Зорбас схватился за горло, словно желая задушить рыдания.
–Расстаемся? – пробормотал он. – Куда ты теперь, хозяин?
–Уеду за границу. Там есть еще много бумаги, чтобы кормить мышь, которая сидит во мне.
–Ума ты так и не набрался, хозяин?
–Набрался, Зорбас, спасибо, но я сделаю с книгами то же, что ты сделал с черешнями: наемся бумаги до тошноты, чтобы меня вырвало, тогда-то и избавлюсь от нее.
–А как же я без тебя буду, хозяин?
–Не печалься, Зорбас, мы еще встретимся и осуществим – кто знает, силы человеческие ведь огромны – наш великий проект: построим такой монастырь, какой сами пожелаем, – без Бога, без дьявола, для свободных людей, и ты, Зорбас, будешь стоять у входа с ключами, как святой Петр, и будешь открывать и закрывать врата…
Зорбас сидел на земле, прислонившись спиной к бараку, снова и снова наполнял свой стакан и молча пил.
Уже наступила ночь, мы поужинали и теперь в последний раз беседовали, потягивая вино. Назавтра предстояло расставание – я уезжал в Кастро.
–Да… да… – говорил Зорбас, теребя свои усы, и пил не закусывая.
Летнее небо заполнили звезды.
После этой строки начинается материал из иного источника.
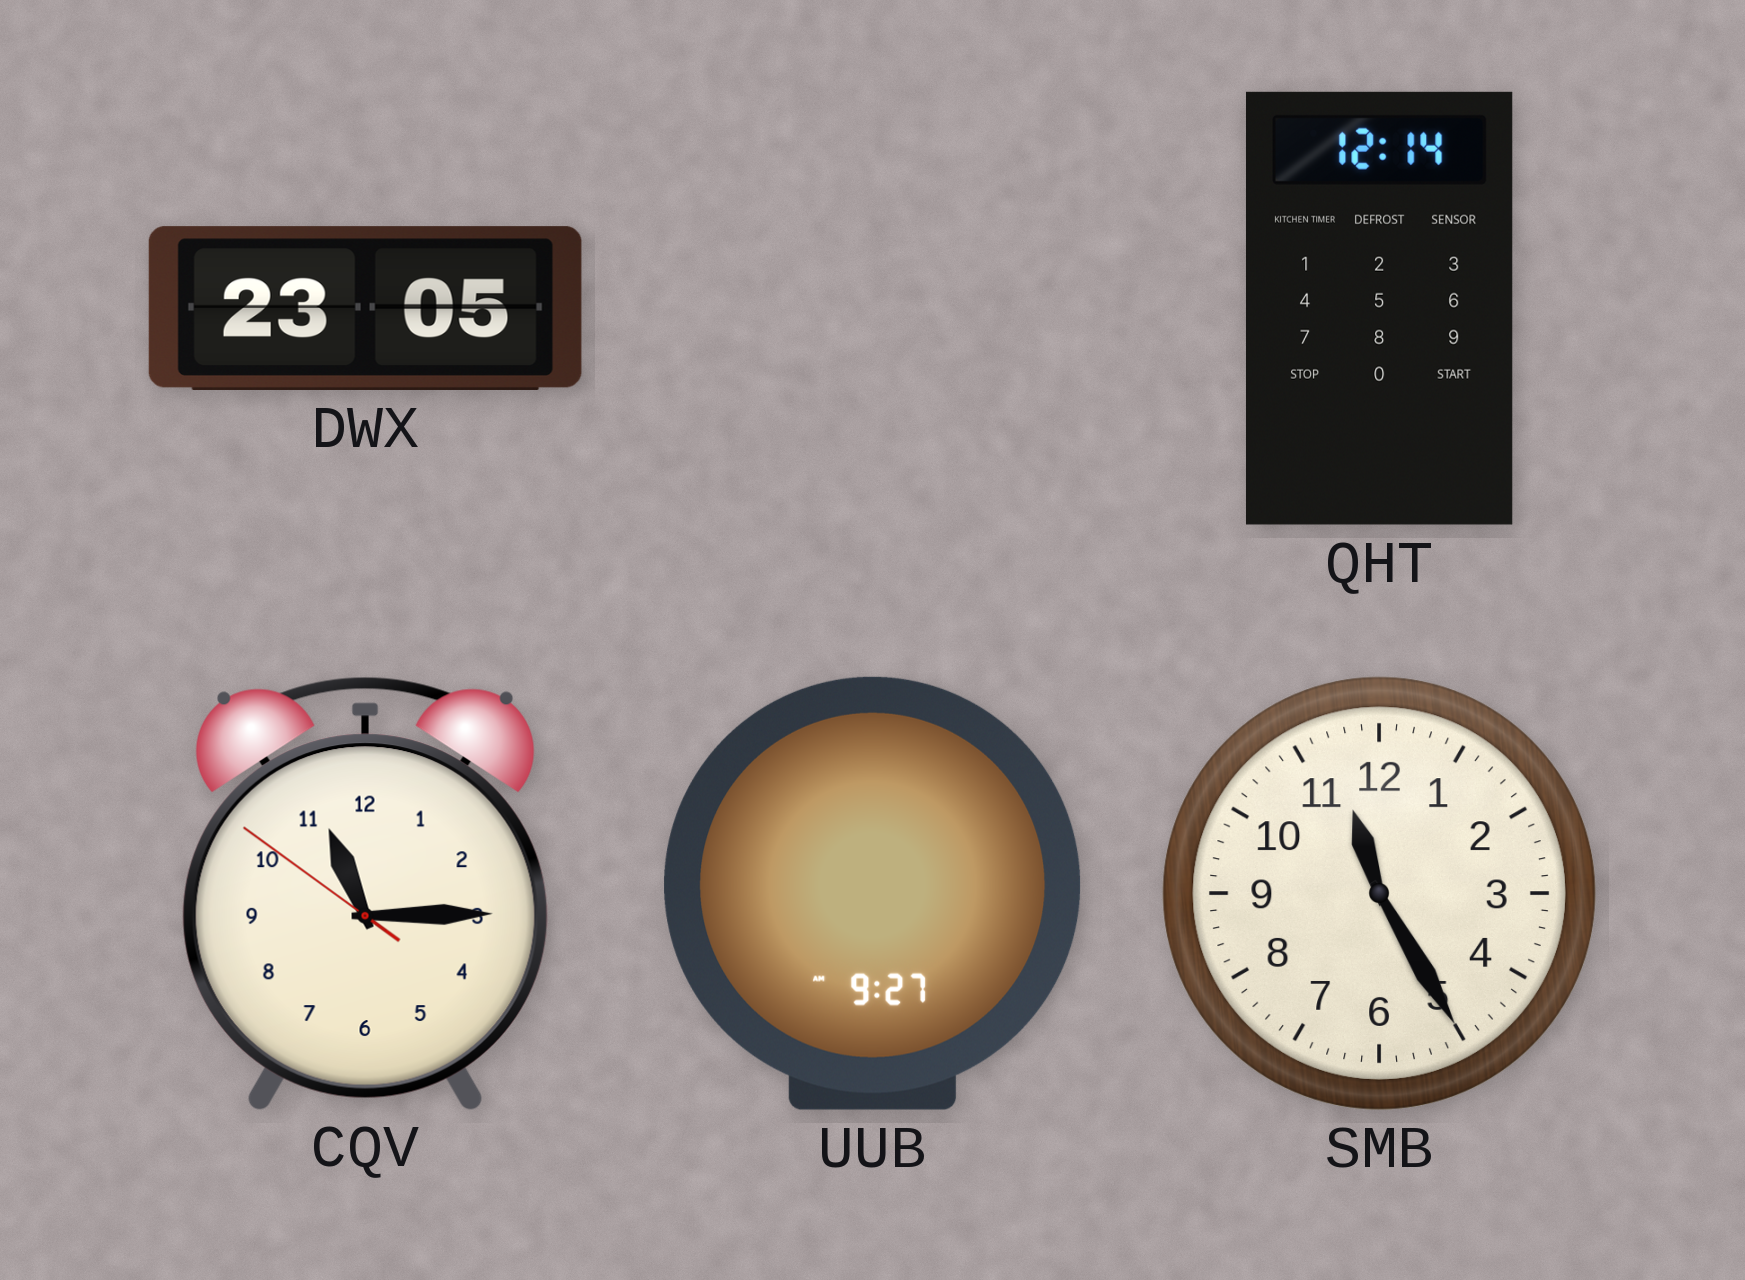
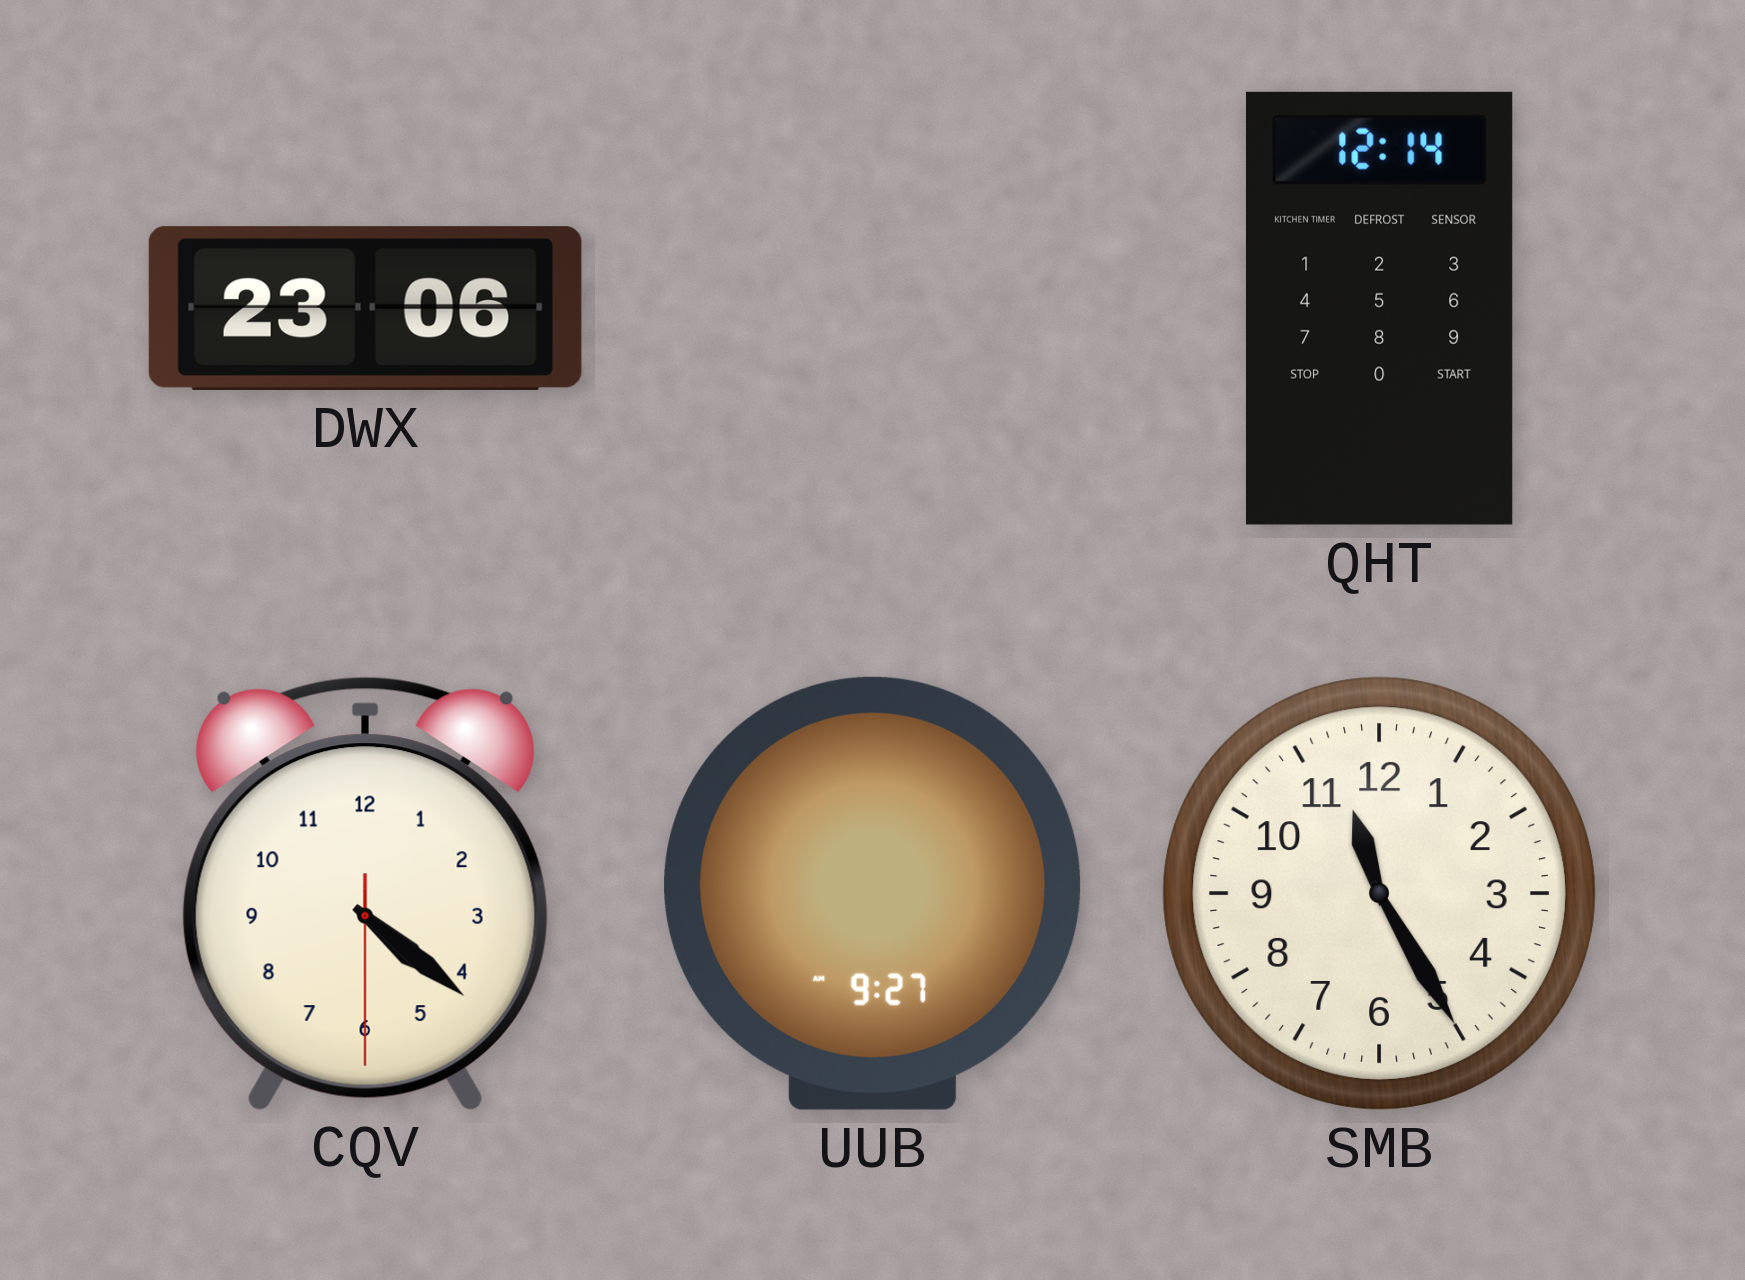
DWX: 23:05 -> 23:06
CQV: 11:14 -> 4:21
Ночь над нами рассыпалась искрами, а сердцам в груди хотелось надрывно рыдать, но они сдерживались.
«Прощайся, прощайся с ним навсегда, – думал я. – Посмотри на него хорошенько – никогда больше глаза твои не увидят Зорбаса!»
Мне хотелось броситься старику в объятия и зарыдать, но я постыдился. Хотелось смеяться, чтобы скрыть волнение, но я не смог: горло свели спазмы.
Я смотрел, как Зорбас молча пьет, вытягивая свою тонкую, костлявую шею, смотрел на него и думал, какое воистину потрясающее таинство есть наша жизнь, как встречаются и расстаются друг с другом люди, словно гонимые сильным ветром осенние листья, и как тщетно пытаются они удержать взглядом лицо, тело, жесты любимого человека, но уже через несколько лет не помнят, какого цвета у него глаза – голубые или карие…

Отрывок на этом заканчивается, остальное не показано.